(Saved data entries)
=-=-=
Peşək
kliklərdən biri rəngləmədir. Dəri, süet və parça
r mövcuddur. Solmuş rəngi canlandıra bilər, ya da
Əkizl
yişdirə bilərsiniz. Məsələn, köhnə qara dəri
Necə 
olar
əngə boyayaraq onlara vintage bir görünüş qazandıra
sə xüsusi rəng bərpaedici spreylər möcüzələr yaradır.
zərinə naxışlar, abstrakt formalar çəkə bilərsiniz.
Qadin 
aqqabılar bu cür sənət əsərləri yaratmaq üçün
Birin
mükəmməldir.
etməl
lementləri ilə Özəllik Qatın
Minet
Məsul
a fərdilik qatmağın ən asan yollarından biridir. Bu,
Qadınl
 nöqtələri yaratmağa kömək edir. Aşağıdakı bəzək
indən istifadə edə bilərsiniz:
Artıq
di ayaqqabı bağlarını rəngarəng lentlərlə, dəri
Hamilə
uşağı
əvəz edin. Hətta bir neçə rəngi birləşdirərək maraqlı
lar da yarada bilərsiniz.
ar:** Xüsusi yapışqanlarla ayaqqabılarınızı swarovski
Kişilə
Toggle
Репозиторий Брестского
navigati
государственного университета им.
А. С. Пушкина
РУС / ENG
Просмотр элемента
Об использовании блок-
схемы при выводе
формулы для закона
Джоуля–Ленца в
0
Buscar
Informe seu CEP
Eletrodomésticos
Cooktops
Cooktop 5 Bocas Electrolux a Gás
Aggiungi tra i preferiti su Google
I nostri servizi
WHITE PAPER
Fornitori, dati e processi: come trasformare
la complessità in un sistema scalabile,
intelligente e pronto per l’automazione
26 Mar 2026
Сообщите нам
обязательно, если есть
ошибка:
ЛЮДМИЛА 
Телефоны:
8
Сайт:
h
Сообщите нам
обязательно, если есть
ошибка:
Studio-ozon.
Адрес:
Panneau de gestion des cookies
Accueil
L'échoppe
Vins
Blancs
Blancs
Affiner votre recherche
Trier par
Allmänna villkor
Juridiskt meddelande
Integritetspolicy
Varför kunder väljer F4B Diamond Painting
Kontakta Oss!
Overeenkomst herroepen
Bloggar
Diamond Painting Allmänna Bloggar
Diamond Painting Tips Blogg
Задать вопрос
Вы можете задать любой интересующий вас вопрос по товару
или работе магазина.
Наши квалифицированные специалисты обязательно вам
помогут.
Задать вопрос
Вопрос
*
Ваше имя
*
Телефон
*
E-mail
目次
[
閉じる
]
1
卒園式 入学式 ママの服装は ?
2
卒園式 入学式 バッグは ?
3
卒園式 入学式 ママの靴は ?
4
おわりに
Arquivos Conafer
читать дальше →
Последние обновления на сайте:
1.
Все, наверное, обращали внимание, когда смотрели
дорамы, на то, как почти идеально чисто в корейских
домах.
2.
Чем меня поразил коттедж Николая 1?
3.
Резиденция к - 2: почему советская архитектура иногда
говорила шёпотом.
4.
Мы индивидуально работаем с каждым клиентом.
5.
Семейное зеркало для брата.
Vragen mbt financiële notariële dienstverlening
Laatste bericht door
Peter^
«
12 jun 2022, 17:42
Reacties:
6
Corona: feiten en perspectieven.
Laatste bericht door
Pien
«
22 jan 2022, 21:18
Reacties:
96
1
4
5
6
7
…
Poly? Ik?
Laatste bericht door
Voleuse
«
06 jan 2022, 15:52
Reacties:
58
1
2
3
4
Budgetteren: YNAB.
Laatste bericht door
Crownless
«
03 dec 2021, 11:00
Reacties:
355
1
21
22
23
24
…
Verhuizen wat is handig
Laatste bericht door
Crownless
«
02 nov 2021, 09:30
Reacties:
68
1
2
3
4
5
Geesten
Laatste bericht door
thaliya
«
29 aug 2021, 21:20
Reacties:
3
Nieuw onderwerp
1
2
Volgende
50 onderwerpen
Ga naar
=-=-=
What to produce
For the word "bilərsiniz", report how many lines of the records contain it; respond with the number only.

Written solution
4